As City Councilwoman Stacy Head stood on the steps of the Orleans Criminal District Courthouse on Friday (July 14), thunder clapped and wind gusted. She was positioned under the building’s overhang with reporters huddled around her straining to listen to her read from a three-page prepared statement. Rain began to blow onto the huddle, getting almost everyone wet.
Head, among the most outspoken and controversial City Council members, is accustomed to being at the center of a political storm. With a rush of last-minute candidates qualifying upstairs, she rattled off seven topics she thinks the next mayor and council need to tackle. Head chose not to seek another office as she approaches the end of her final at-large council term.
The timing of Head’s decision to reveal her list was clearly aimed at getting her some attention on the opening day of New Orleans political season: The final hours of qualifying for this fall’s elections.
Head went through her list: tax fairness, economic development, fiscal responsibility, “government functioning,” housing and contracting reform. Inside, French Quarter bar owner Patrick Van Hoorebeek was among those in the last-minute rush to qualify. Dressed in a fire engine red suit with matching spectator shoes, he admitted to having a few glasses of wine to celebrate Bastille Day over lunch before signing up to run for mayor.

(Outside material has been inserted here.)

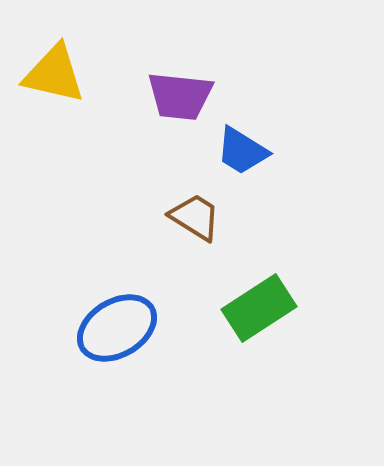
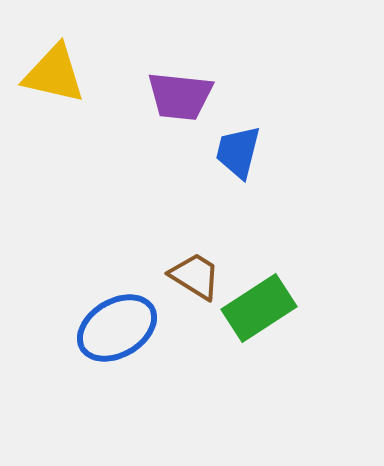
blue trapezoid: moved 4 px left, 1 px down; rotated 72 degrees clockwise
brown trapezoid: moved 59 px down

With candidates like Van Hoorebeek, qualifying can take on a farcical tone. But Head was dead serious during her talk, saying that she viewed Friday as the last time she would get a chance to grab city residents’ attention through local media.
“This is probably my last opportunity … at least in the next few years,” Head said. “I am holding out hope for our city, and I’m sure one of these candidates is going to rise to the level that they get the support of the citizens of New Orleans. I want to put out the issues.”
Head also raised the possibility of corruption already emerging in the mayor’s race. She described rumors she had heard about demands from an unnamed candidate in exchange for a preference in securing city contracts.
“I have heard two different rumors: I’ve heard $20,000 and I’ve heard $25,000,” Head said. “Government contractors are having to give that amount of money to candidates in order to gain access to the potential of a city contract. That is absolutely a rumor that is out there that I’ve heard many times. It’s a rumor. Of course, no one is going to admit to it.”
“People have gone to jail for that,” Head added.
She said Mayor Mitch Landrieu has “dramatically improved contracting reform and made the ability to get city contracts based on quality services and price.” Head was dismayed to learn that “‘pay to play’ rumors have already started.”
“You need to ask: Will you continue to adhere to the ethics reforms on contracting and procurement put in place by the Landrieu administration?” Head told reporters.
The next mayor will have to wrestle with fiscal responsibility, focusing on reducing spending on items where New Orleans pays more than other cities, she said. Head has tried unsuccessfully to get the city to reform its pension system. Not doing so would be “dangerous for the next generation,” Head said.
Head said she also hopes the next mayor will pursue civil service reforms, including allowing for merit raises and improved performance evaluations.
“Superior customer service and exemplary work deserve compensation,” Head said. “Departments … regularly try to improve functioning by adding employees rather than demanding improvement of current employees.”
On economic development and housing, Head questioned whether the city has focused enough on employment programs and using tax sales and auctions to get more blighted properties into the development pipeline. She also criticized the city’s current tax collection system, saying New Orleans is losing millions of dollars due to uneven sales tax collection and by allowing nonprofits to claim exemptions for properties not central to their mission.
And Head had plenty to say about crime. She called it New Orleans’ “worst problem” and said it was infecting every area of the city. She called for the next mayor to launch “a national search” for someone to address the city’s criminal justice issues who would be “empowered to act without being micromanaged.”
She also called for the closure of “problem bars, corner stores and drug houses” that are worsening the crime problem.
Asked whether she had considered a run for mayor, Head said that the night before qualifying ended, she had entertained the notion for the sole purpose of wanting to be on a debate stage with a mayoral opponent. But ultimately, Head said she has no plans for higher office.
“The foundation is laid for, I believe, a great four years,” Head said.
As the rain continued to pour down, Head said, looking out over Tulane Avenue, she was ready for happy hour. And with that, she removed her pair of high heeled shoes to protect them from the rain, ran barefoot down the courthouse steps, and hopped into a waiting SUV.